On his bucket list are three in three different countries.

“Sandgate parkrun, Brisbane – the one where you run out to the end of the pier and back!

“I want to do that run, and if I’m in Brisbane it means I’m there to see a dear friend who we haven’t seen for far too long.

“Portrush in Northern Ireland, another country, and running on a beach.

“Treviso parkrun, Italy. Prosecco country. There may be an ulterior motive involved here.”

Andy says he loves everything about parkrun but he is looking forward to celebrating other parkrunner’s achievements as well as his own.

“I love the positivity around parkrun.

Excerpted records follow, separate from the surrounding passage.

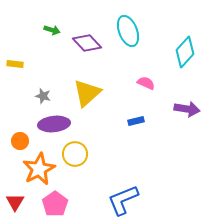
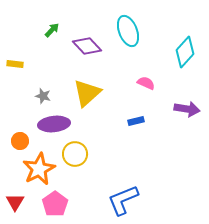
green arrow: rotated 63 degrees counterclockwise
purple diamond: moved 3 px down
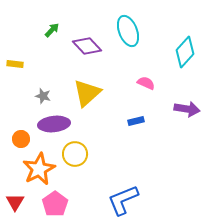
orange circle: moved 1 px right, 2 px up
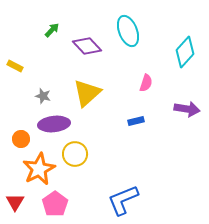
yellow rectangle: moved 2 px down; rotated 21 degrees clockwise
pink semicircle: rotated 84 degrees clockwise
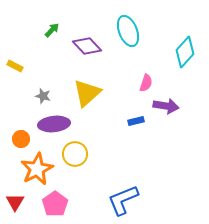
purple arrow: moved 21 px left, 3 px up
orange star: moved 2 px left
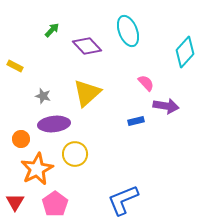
pink semicircle: rotated 60 degrees counterclockwise
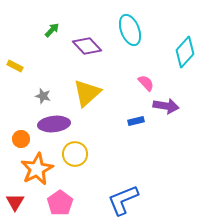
cyan ellipse: moved 2 px right, 1 px up
pink pentagon: moved 5 px right, 1 px up
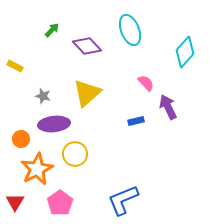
purple arrow: moved 2 px right, 1 px down; rotated 125 degrees counterclockwise
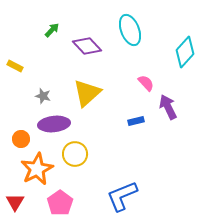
blue L-shape: moved 1 px left, 4 px up
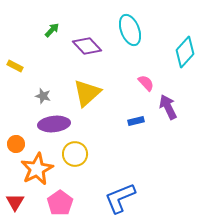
orange circle: moved 5 px left, 5 px down
blue L-shape: moved 2 px left, 2 px down
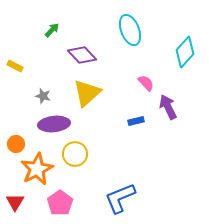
purple diamond: moved 5 px left, 9 px down
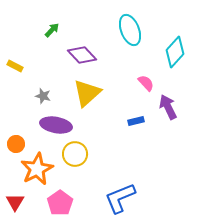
cyan diamond: moved 10 px left
purple ellipse: moved 2 px right, 1 px down; rotated 16 degrees clockwise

I’m not the speediest, and I’m not into any competitive aspect other than against my own times.

“I dearly want to maintain that hard earned Countryman status because it really is a wonderful way to discover parts of the country you might not otherwise see.

“To finally complete 250 parkruns and earn a green milestone shirt is a big personal goal, which is within reach.

Colin Thorne

“But more than that I’d love to be there to see our own Colin Thorne (pictured above) at Whangarei reach his 100th parkrun.

“As I write he is on 89, and but for covid he would have his shirt, which he so deserves at 98 years young!! I hope it happens soon for him.

“Finally, you certainly meet amazing people through parkrun and for me one example is Steve Darby (in blue in the bottom photo).

“He’s a remarkable man with a big fight on his hands right now.

“We’re all wishing him a full recovery.”

2 replies on “Countryman Club: Andy Mears”

Brilliant story Andy and congrats on your countryman status! parkrun and prosecco in Italy sounds perfect!